A simplified approach to backup for the SMB/Home Office
I have approximately 4 TB of data that I feel I need to protect. This is made up of professional and personal files. Those files are videos (ripped from the family collection of DVDs and music and photos from the last decade and a half of digital photography. There’s also a large volume of Visio, PowerPoint, Word, Excel, Cad, ISO, JPEG, etc.
Some time ago I had to put my backup plan to a live test. A hard drive failed and took with it all my personal photos. Not to worry I was backing up with a cloud service. Since the amount of data was large, they overnighted a USB hard drive to better enable the restore. Since then, my DLP has changed to enable a quicker recovery and faster backup of the data. I’ve adopted the mindset that my data isn’t really backed up unless it is fully replicated in two places.

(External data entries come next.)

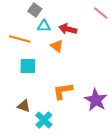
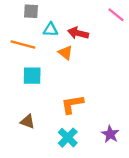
gray square: (35, 10) -> (31, 11), moved, turned -32
purple star: (96, 100) -> (110, 134), moved, size x0.7
cyan cross: (44, 120) -> (68, 138), moved

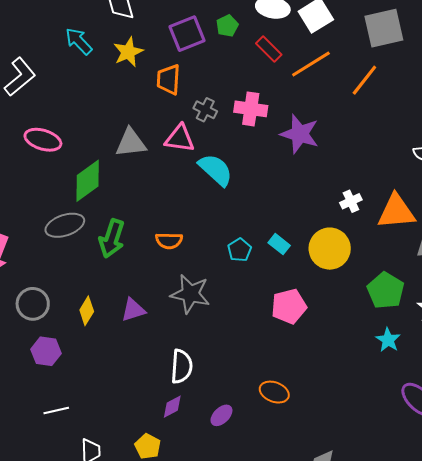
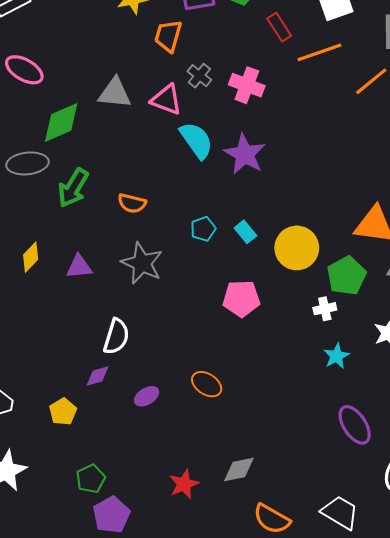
purple star: (300, 134) -> (245, 154), moved
white cross: (351, 201) -> (325, 309), moved
green pentagon: (386, 291) -> (347, 276), moved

Here’s how I currently do things:
Primary Store and Local Store
I store everything in OneDrive. OneDrive offers massive amounts of cloud based storage for relatively little amounts of dollars. And since I’ve drank the Microsoft cool aid and utilize their ecosystem, it works for me across all my devices (phone, iPad, PCs, laptops, etc.). My personal files are stored in OneDrive the consumer version where I have unlimited storage. The work data is stored in OneDrive for business. While this is the primary location for the data, I do keep all the data offline on my primary computer in my home office.
For the primary backup I use Crashplan, which is a cloud service. The first time this backup was made it took quite a bit of time. Now only file changes are synchronized and they are done nearly instantly. I find that Crashplan is fully capable of handling my needs. It encrypts data during transport and at rest on their servers. It also enables you to backup your data to a local drive from the same application. I use this to make my second backup.
I don’t consider myself fully backed up unless I have my data in two locations. I again use Crashplan to make this encrypted backup to a local USB drive. Currently this drive is external, but as drives are known to fail, I tend to move this around on roughly an annual basis.
Because storage media (hard disk, flash, SSD) is so cheap and that losing any or your personal or professional data could be a catastrophic event, I’ve found that the few extra dollars could save me from losing an important work document or a precious family photo. Take the time to do protect yourself.